INFORMATION GIVEN:
- Opening Delimiter -

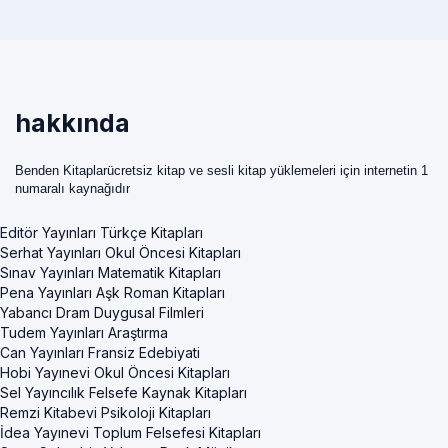
hakkında
Benden Kitaplarücretsiz kitap ve sesli kitap yüklemeleri için internetin 1
numaralı kaynağıdır
Editör Yayınları Türkçe Kitapları
Serhat Yayınları Okul Öncesi Kitapları
Sınav Yayınları Matematik Kitapları
Pena Yayınları Aşk Roman Kitapları
Yabancı Dram Duygusal Filmleri
Tudem Yayınları Araştırma
Can Yayınları Fransiz Edebiyati
Hobi Yayınevi Okul Öncesi Kitapları
Sel Yayıncılık Felsefe Kaynak Kitapları
Remzi Kitabevi Psikoloji Kitapları
İdea Yayınevi Toplum Felsefesi Kitapları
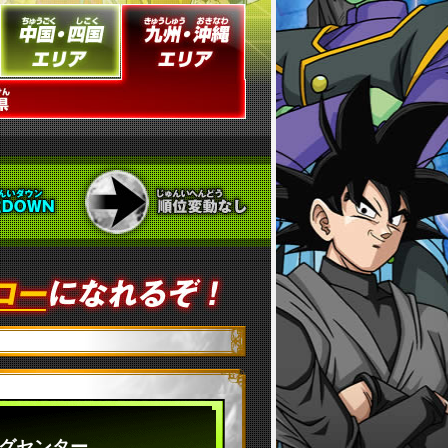
グセンター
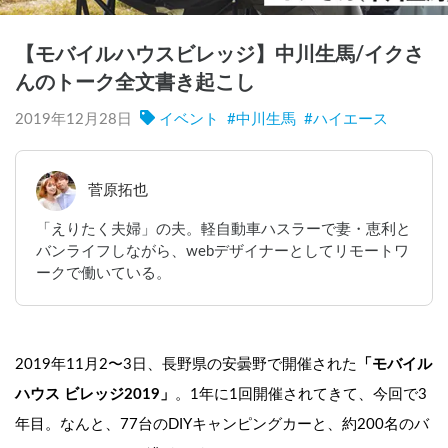
【モバイルハウスビレッジ】中川生馬/イクさ
んのトーク全文書き起こし
2019年12月28日
イベント
#
中川生馬
#
ハイエース
菅原拓也
「えりたく夫婦」の夫。軽自動車ハスラーで妻・恵利と
バンライフしながら、webデザイナーとしてリモートワ
ークで働いている。
2019年11月2〜3日、
長野県の安曇野で開催された
「モバイル
ハウス ビレッジ2019」
。
1年に1回開催されてきて、今回で3
年目。なんと、77台のDIYキャンピングカーと、約200名のバ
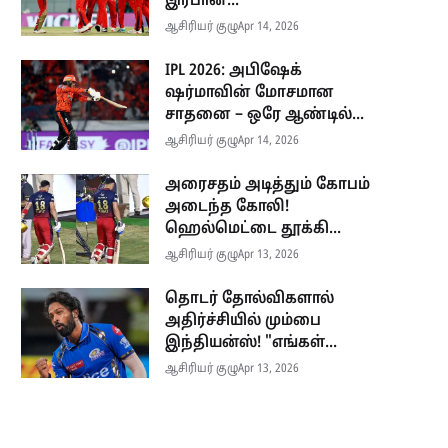
இர்பான்...
ஆசிரியர் குழு
Apr 14, 2026
IPL 2026: அபிஷேக்
ஷர்மாவின் மோசமான
சாதனை – ஒரே ஆண்டில்...
ஆசிரியர் குழு
Apr 14, 2026
அரைசதம் அடித்தும் கோபம்
அடைந்த கோலி!
ஹெல்மெட்டை தூக்கி...
ஆசிரியர் குழு
Apr 13, 2026
தொடர் தோல்விகளால்
அதிர்ச்சியில் மும்பை
இந்தியன்ஸ்! "எங்கள்...
ஆசிரியர் குழு
Apr 13, 2026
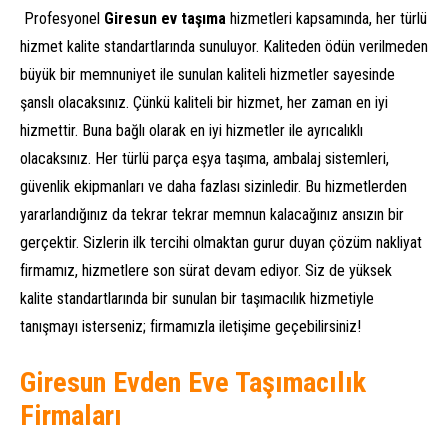
Profesyonel
Giresun ev taşıma
hizmetleri kapsamında, her türlü
hizmet kalite standartlarında sunuluyor. Kaliteden ödün verilmeden
büyük bir memnuniyet ile sunulan kaliteli hizmetler sayesinde
şanslı olacaksınız. Çünkü kaliteli bir hizmet, her zaman en iyi
hizmettir. Buna bağlı olarak en iyi hizmetler ile ayrıcalıklı
olacaksınız. Her türlü parça eşya taşıma, ambalaj sistemleri,
güvenlik ekipmanları ve daha fazlası sizinledir. Bu hizmetlerden
yararlandığınız da tekrar tekrar memnun kalacağınız ansızın bir
gerçektir. Sizlerin ilk tercihi olmaktan gurur duyan çözüm nakliyat
firmamız, hizmetlere son sürat devam ediyor. Siz de yüksek
kalite standartlarında bir sunulan bir taşımacılık hizmetiyle
tanışmayı isterseniz; firmamızla iletişime geçebilirsiniz!
Giresun Evden Eve Taşımacılık
Firmaları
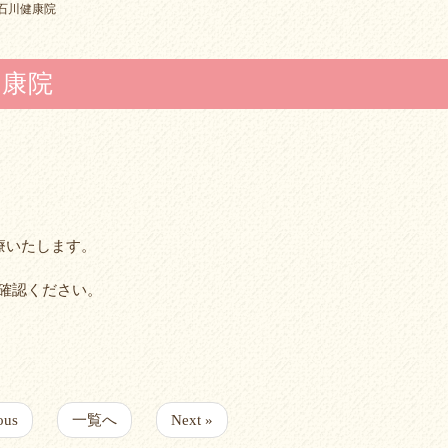
の石川健康院
健康院
療いたします。
確認ください。
ous
一覧へ
Next »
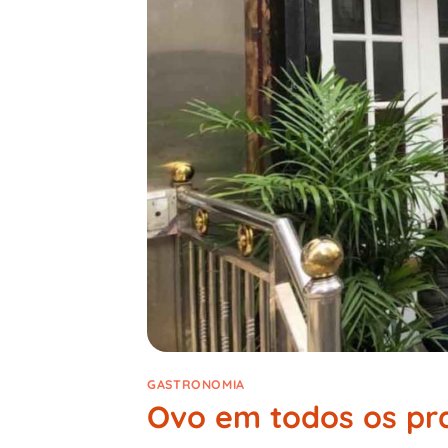
GASTRONOMIA
Ovo em todos os pr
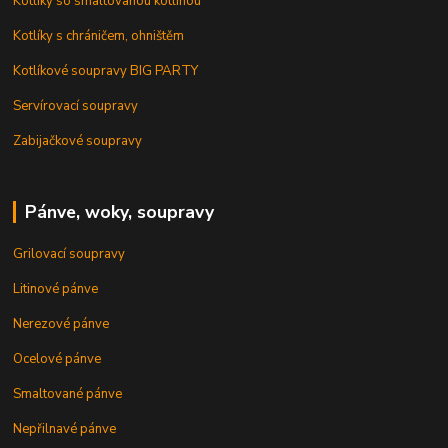
Kotlíky so smaltovanou kotlinou
Kotlíky s chráničem, ohništěm
Kotlíkové soupravy BIG PARTY
Servírovací soupravy
Zabijačkové soupravy
Pánve, woky, soupravy
Grilovací soupravy
Litinové pánve
Nerezové pánve
Ocelové pánve
Smaltované pánve
Nepřilnavé pánve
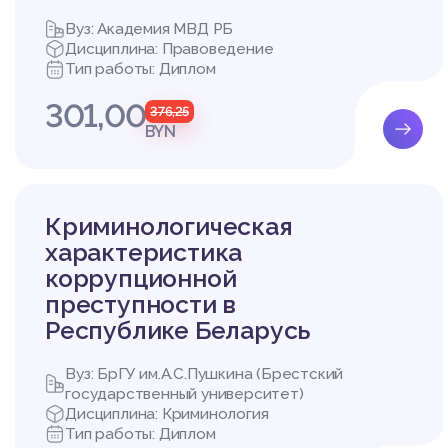
тельности является п
Вуз: Академия МВД РБ
на профессиональной 
Дисциплина: Правоведение
м законом, физическим
Тип работы: Диплом
акже обеспечения дос
ает в качестве предст
301,00
376,25
которые нуждаются в 
BYN
дстве [18, c. 23]. Ос
морали и нравственнос
огда спорный интерес
оном доказательства,
Криминологическая
ут быть легко поставл
торое обратилось за 
характеристика
етного дела или спорн
коррупционной
цированной юридическ
преступности в
ь. В настоящее время
Республике Беларусь
о, которому необходи
при учреждениях и орг
ездной основе, нотари
Вуз: БрГУ им.А.С.Пушкина (Брестский
государственный университет)
Дисциплина: Криминология
Тип работы: Диплом
Глава 2. Особенност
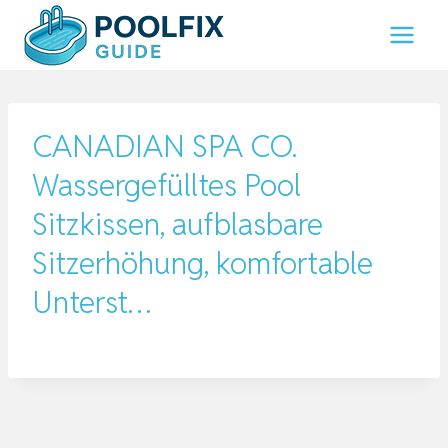
Zum
Inhalt
springen
CANADIAN SPA CO.
Wassergefülltes Pool
Sitzkissen, aufblasbare
Sitzerhöhung, komfortable
Unterst…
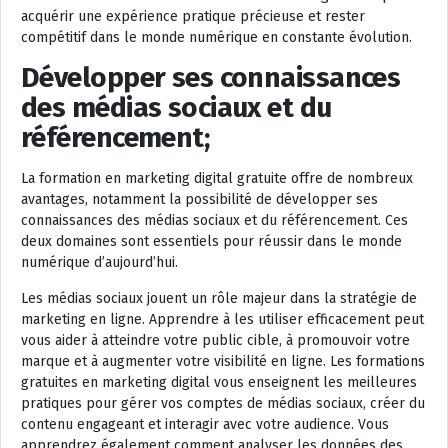
acquérir une expérience pratique précieuse et rester
compétitif dans le monde numérique en constante évolution.
Développer ses connaissances
des médias sociaux et du
référencement;
La formation en marketing digital gratuite offre de nombreux
avantages, notamment la possibilité de développer ses
connaissances des médias sociaux et du référencement. Ces
deux domaines sont essentiels pour réussir dans le monde
numérique d’aujourd’hui.
Les médias sociaux jouent un rôle majeur dans la stratégie de
marketing en ligne. Apprendre à les utiliser efficacement peut
vous aider à atteindre votre public cible, à promouvoir votre
marque et à augmenter votre visibilité en ligne. Les formations
gratuites en marketing digital vous enseignent les meilleures
pratiques pour gérer vos comptes de médias sociaux, créer du
contenu engageant et interagir avec votre audience. Vous
apprendrez également comment analyser les données des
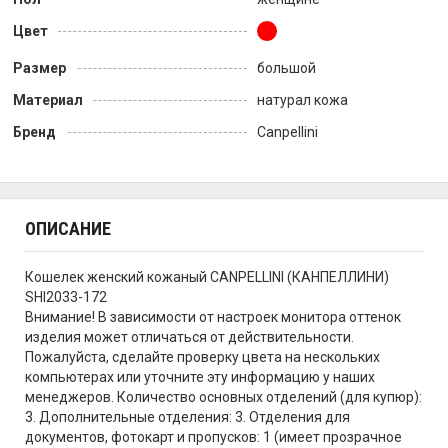
Цвет
Размер
большой
Материал
натурал кожа
Бренд
Canpellini
ОПИСАНИЕ
Кошелек женский кожаный CANPELLINI (КАНПЕЛЛИНИ)
SHI2033-172
Внимание! В зависимости от настроек монитора оттенок
изделия может отличаться от действительности.
Пожалуйста, сделайте проверку цвета на нескольких
компьютерах или уточните эту информацию у наших
менеджеров. Количество основных отделений (для купюр):
3. Дополнительные отделения: 3. Отделения для
документов, фотокарт и пропусков: 1 (имеет прозрачное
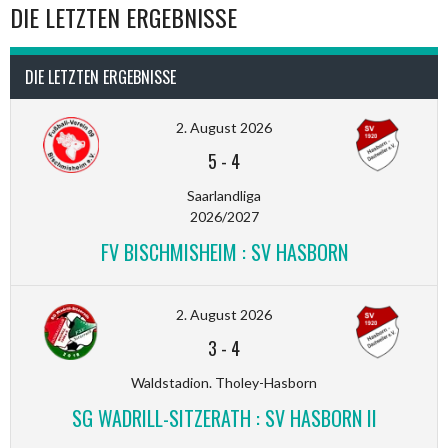
DIE LETZTEN ERGEBNISSE
DIE LETZTEN ERGEBNISSE
2. August 2026
5
-
4
Saarlandliga
2026/2027
FV BISCHMISHEIM : SV HASBORN
2. August 2026
3
-
4
Waldstadion. Tholey-Hasborn
SG WADRILL-SITZERATH : SV HASBORN II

- Closing Delimiter -

DIRECTIONS FOR THIS TASK:
Please ensure that the data above is repeated exactly, with no pictures in the copy.

WRITTEN RESPONSE:
hakkında
Benden Kitaplarücretsiz kitap ve sesli kitap yüklemeleri için internetin 1
numaralı kaynağıdır
Editör Yayınları Türkçe Kitapları
Serhat Yayınları Okul Öncesi Kitapları
Sınav Yayınları Matematik Kitapları
Pena Yayınları Aşk Roman Kitapları
Yabancı Dram Duygusal Filmleri
Tudem Yayınları Araştırma
Can Yayınları Fransiz Edebiyati
Hobi Yayınevi Okul Öncesi Kitapları
Sel Yayıncılık Felsefe Kaynak Kitapları
Remzi Kitabevi Psikoloji Kitapları
İdea Yayınevi Toplum Felsefesi Kitapları
グセンター
【モバイルハウスビレッジ】中川生馬/イクさ
んのトーク全文書き起こし
2019年12月28日
イベント
#
中川生馬
#
ハイエース
菅原拓也
「えりたく夫婦」の夫。軽自動車ハスラーで妻・恵利と
バンライフしながら、webデザイナーとしてリモートワ
ークで働いている。
2019年11月2〜3日、
長野県の安曇野で開催された
「モバイル
ハウス ビレッジ2019」
。
1年に1回開催されてきて、今回で3
年目。なんと、77台のDIYキャンピングカーと、約200名のバ
இர்பான்...
ஆசிரியர் குழு
Apr 14, 2026
IPL 2026: அபிஷேக்
ஷர்மாவின் மோசமான
சாதனை – ஒரே ஆண்டில்...
ஆசிரியர் குழு
Apr 14, 2026
அரைசதம் அடித்தும் கோபம்
அடைந்த கோலி!
ஹெல்மெட்டை தூக்கி...
ஆசிரியர் குழு
Apr 13, 2026
தொடர் தோல்விகளால்
அதிர்ச்சியில் மும்பை
இந்தியன்ஸ்! "எங்கள்...
ஆசிரியர் குழு
Apr 13, 2026
Profesyonel
Giresun ev taşıma
hizmetleri kapsamında, her türlü
hizmet kalite standartlarında sunuluyor. Kaliteden ödün verilmeden
büyük bir memnuniyet ile sunulan kaliteli hizmetler sayesinde
şanslı olacaksınız. Çünkü kaliteli bir hizmet, her zaman en iyi
hizmettir. Buna bağlı olarak en iyi hizmetler ile ayrıcalıklı
olacaksınız. Her türlü parça eşya taşıma, ambalaj sistemleri,
güvenlik ekipmanları ve daha fazlası sizinledir. Bu hizmetlerden
yararlandığınız da tekrar tekrar memnun kalacağınız ansızın bir
gerçektir. Sizlerin ilk tercihi olmaktan gurur duyan çözüm nakliyat
firmamız, hizmetlere son sürat devam ediyor. Siz de yüksek
kalite standartlarında bir sunulan bir taşımacılık hizmetiyle
tanışmayı isterseniz; firmamızla iletişime geçebilirsiniz!
Giresun Evden Eve Taşımacılık
Firmaları
の石川健康院
健康院
療いたします。
確認ください。
ous
一覧へ
Next »
GASTRONOMIA
Ovo em todos os pr
Kotlíky so smaltovanou kotlinou
Kotlíky s chráničem, ohništěm
Kotlíkové soupravy BIG PARTY
Servírovací soupravy
Zabijačkové soupravy
Pánve, woky, soupravy
Grilovací soupravy
Litinové pánve
Nerezové pánve
Ocelové pánve
Smaltované pánve
Nepřilnavé pánve
тельности является п
Вуз: Академия МВД РБ
на профессиональной 
Дисциплина: Правоведение
м законом, физическим
Тип работы: Диплом
акже обеспечения дос
ает в качестве предст
301,00
376,25
которые нуждаются в 
BYN
дстве [18, c. 23]. Ос
морали и нравственнос
огда спорный интерес
оном доказательства,
Криминологическая
ут быть легко поставл
торое обратилось за 
характеристика
етного дела или спорн
коррупционной
цированной юридическ
преступности в
ь. В настоящее время
Республике Беларусь
о, которому необходи
при учреждениях и орг
ездной основе, нотари
Вуз: БрГУ им.А.С.Пушкина (Брестский
государственный университет)
Дисциплина: Криминология
Тип работы: Диплом
Глава 2. Особенност
Zum
Inhalt
springen
CANADIAN SPA CO.
Wassergefülltes Pool
Sitzkissen, aufblasbare
Sitzerhöhung, komfortable
Unterst…
acquérir une expérience pratique précieuse et rester
compétitif dans le monde numérique en constante évolution.
Développer ses connaissances
des médias sociaux et du
référencement;
La formation en marketing digital gratuite offre de nombreux
avantages, notamment la possibilité de développer ses
connaissances des médias sociaux et du référencement. Ces
deux domaines sont essentiels pour réussir dans le monde
numérique d’aujourd’hui.
Les médias sociaux jouent un rôle majeur dans la stratégie de
marketing en ligne. Apprendre à les utiliser efficacement peut
vous aider à atteindre votre public cible, à promouvoir votre
marque et à augmenter votre visibilité en ligne. Les formations
gratuites en marketing digital vous enseignent les meilleures
pratiques pour gérer vos comptes de médias sociaux, créer du
contenu engageant et interagir avec votre audience. Vous
apprendrez également comment analyser les données des
Цвет
Размер
большой
Материал
натурал кожа
Бренд
Canpellini
ОПИСАНИЕ
Кошелек женский кожаный CANPELLINI (КАНПЕЛЛИНИ)
SHI2033-172
Внимание! В зависимости от настроек монитора оттенок
изделия может отличаться от действительности.
Пожалуйста, сделайте проверку цвета на нескольких
компьютерах или уточните эту информацию у наших
менеджеров. Количество основных отделений (для купюр):
3. Дополнительные отделения: 3. Отделения для
документов, фотокарт и пропусков: 1 (имеет прозрачное
DIE LETZTEN ERGEBNISSE
DIE LETZTEN ERGEBNISSE
2. August 2026
5
-
4
Saarlandliga
2026/2027
FV BISCHMISHEIM : SV HASBORN
2. August 2026
3
-
4
Waldstadion. Tholey-Hasborn
SG WADRILL-SITZERATH : SV HASBORN II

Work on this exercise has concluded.